--- Supplied material Enclosed Below ---
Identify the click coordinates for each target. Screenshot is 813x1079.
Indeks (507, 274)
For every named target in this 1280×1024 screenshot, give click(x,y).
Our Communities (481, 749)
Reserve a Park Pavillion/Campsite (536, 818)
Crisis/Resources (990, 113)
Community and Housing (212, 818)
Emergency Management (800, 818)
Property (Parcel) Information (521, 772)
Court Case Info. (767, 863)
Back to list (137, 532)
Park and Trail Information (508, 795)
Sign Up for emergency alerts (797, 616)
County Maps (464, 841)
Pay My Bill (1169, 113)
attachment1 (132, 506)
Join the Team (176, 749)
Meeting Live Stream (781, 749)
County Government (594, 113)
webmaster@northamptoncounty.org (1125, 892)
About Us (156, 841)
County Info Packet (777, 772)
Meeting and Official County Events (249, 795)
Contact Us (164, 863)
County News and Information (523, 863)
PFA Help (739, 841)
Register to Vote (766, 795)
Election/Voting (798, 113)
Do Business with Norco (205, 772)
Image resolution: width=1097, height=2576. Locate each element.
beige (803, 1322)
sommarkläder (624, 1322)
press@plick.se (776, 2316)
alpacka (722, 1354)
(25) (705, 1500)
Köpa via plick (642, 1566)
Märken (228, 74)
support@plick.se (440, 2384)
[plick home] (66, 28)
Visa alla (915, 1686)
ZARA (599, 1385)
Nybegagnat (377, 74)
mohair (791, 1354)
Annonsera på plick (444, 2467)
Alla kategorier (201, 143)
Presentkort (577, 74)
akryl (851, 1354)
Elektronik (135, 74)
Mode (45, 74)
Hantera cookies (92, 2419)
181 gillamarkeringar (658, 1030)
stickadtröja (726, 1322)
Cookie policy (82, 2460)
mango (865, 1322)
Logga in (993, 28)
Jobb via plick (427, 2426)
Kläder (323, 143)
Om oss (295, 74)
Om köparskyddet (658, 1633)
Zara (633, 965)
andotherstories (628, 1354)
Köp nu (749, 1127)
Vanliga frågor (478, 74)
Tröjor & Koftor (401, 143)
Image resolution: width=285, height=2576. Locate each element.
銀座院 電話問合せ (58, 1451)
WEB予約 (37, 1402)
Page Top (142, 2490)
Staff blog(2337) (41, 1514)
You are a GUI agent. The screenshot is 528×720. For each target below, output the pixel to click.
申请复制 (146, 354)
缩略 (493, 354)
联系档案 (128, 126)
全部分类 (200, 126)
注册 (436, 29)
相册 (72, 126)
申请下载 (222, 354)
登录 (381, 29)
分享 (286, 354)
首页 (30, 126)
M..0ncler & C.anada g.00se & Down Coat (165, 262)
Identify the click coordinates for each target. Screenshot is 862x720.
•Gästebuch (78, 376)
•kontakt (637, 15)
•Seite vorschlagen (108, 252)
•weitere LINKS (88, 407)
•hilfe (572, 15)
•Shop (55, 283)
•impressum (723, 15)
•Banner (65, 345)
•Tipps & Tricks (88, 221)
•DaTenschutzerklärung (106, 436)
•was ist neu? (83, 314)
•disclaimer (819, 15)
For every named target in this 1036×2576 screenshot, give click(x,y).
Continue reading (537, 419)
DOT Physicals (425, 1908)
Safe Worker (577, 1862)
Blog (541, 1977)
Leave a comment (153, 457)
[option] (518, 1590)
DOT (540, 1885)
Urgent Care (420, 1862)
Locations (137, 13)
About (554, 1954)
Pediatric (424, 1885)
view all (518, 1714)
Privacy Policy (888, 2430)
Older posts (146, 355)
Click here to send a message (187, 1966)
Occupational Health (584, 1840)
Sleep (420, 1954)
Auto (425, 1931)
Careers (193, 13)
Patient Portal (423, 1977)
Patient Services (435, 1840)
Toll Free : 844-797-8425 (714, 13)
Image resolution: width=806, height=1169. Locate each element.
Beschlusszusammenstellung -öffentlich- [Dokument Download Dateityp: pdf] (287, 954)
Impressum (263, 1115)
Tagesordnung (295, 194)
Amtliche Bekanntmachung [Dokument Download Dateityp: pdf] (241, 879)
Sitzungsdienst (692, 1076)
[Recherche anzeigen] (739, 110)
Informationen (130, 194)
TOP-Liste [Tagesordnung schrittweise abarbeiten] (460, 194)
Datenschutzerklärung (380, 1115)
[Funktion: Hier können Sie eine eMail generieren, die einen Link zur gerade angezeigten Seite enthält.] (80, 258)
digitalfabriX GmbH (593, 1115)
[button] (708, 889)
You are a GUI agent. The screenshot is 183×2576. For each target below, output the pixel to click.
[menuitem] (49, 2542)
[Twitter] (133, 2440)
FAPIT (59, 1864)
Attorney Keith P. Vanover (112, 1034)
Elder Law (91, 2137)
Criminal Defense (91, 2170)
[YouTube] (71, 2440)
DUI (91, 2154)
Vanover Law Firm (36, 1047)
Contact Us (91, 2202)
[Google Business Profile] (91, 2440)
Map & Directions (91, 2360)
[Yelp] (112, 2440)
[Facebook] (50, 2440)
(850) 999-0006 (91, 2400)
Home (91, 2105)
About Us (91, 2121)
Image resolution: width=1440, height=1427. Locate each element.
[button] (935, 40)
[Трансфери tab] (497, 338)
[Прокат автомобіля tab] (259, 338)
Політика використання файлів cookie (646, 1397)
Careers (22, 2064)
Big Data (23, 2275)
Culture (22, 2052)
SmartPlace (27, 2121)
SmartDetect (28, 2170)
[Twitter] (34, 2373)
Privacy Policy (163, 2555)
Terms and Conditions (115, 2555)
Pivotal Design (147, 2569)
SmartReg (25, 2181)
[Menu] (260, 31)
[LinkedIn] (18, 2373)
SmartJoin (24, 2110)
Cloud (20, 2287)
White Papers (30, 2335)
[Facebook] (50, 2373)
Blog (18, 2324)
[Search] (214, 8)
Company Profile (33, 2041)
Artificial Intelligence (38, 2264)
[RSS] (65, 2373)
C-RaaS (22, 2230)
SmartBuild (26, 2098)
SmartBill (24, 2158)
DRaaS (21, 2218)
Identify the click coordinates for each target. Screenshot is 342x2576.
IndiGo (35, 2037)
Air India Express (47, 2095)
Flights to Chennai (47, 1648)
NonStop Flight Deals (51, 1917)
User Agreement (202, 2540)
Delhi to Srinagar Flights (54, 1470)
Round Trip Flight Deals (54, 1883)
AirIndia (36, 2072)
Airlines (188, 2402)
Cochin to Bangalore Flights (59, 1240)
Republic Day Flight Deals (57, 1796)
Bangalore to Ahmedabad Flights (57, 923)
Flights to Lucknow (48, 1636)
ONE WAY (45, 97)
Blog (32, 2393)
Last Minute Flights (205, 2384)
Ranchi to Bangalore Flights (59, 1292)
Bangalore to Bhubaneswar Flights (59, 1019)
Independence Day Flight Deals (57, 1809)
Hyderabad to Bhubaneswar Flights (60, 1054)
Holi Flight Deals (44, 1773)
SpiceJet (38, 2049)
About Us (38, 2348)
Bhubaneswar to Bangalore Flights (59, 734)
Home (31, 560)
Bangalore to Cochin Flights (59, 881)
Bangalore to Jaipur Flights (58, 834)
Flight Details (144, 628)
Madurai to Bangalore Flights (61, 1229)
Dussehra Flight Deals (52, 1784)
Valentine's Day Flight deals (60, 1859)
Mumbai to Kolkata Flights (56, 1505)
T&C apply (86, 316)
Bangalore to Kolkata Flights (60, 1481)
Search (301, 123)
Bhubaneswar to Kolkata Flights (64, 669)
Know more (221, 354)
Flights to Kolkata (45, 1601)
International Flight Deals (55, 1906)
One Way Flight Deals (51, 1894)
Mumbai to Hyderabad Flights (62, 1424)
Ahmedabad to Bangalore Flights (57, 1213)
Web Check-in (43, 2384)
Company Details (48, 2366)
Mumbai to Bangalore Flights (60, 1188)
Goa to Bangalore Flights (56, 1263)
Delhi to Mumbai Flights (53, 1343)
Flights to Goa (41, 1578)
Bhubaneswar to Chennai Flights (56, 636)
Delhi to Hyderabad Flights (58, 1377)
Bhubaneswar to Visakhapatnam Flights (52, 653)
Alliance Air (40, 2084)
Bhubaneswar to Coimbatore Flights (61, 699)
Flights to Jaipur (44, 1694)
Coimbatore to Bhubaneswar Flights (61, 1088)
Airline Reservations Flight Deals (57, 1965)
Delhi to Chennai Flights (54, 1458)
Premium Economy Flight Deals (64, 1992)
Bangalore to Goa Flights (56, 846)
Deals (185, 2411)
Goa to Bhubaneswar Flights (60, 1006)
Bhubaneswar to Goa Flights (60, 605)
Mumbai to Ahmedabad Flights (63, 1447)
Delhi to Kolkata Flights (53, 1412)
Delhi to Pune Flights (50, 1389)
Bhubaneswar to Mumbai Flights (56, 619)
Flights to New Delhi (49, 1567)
--- End of Enclosed Supplied material ---
Problem:
Look back at the data above. Transcribe exactly the lines starting at the line that contains "Register to Vote (766, 795)" and ending at the line that contains "Page Top (142, 2490)".

Written reply:
Register to Vote (766, 795)
Election/Voting (798, 113)
Do Business with Norco (205, 772)
Image resolution: width=1097, height=2576. Locate each element.
beige (803, 1322)
sommarkläder (624, 1322)
press@plick.se (776, 2316)
alpacka (722, 1354)
(25) (705, 1500)
Köpa via plick (642, 1566)
Märken (228, 74)
support@plick.se (440, 2384)
[plick home] (66, 28)
Visa alla (915, 1686)
ZARA (599, 1385)
Nybegagnat (377, 74)
mohair (791, 1354)
Annonsera på plick (444, 2467)
Alla kategorier (201, 143)
Presentkort (577, 74)
akryl (851, 1354)
Elektronik (135, 74)
Mode (45, 74)
Hantera cookies (92, 2419)
181 gillamarkeringar (658, 1030)
stickadtröja (726, 1322)
Cookie policy (82, 2460)
mango (865, 1322)
Logga in (993, 28)
Jobb via plick (427, 2426)
Kläder (323, 143)
Om oss (295, 74)
Om köparskyddet (658, 1633)
Zara (633, 965)
andotherstories (628, 1354)
Köp nu (749, 1127)
Vanliga frågor (478, 74)
Tröjor & Koftor (401, 143)
Image resolution: width=285, height=2576. Locate each element.
銀座院 電話問合せ (58, 1451)
WEB予約 (37, 1402)
Page Top (142, 2490)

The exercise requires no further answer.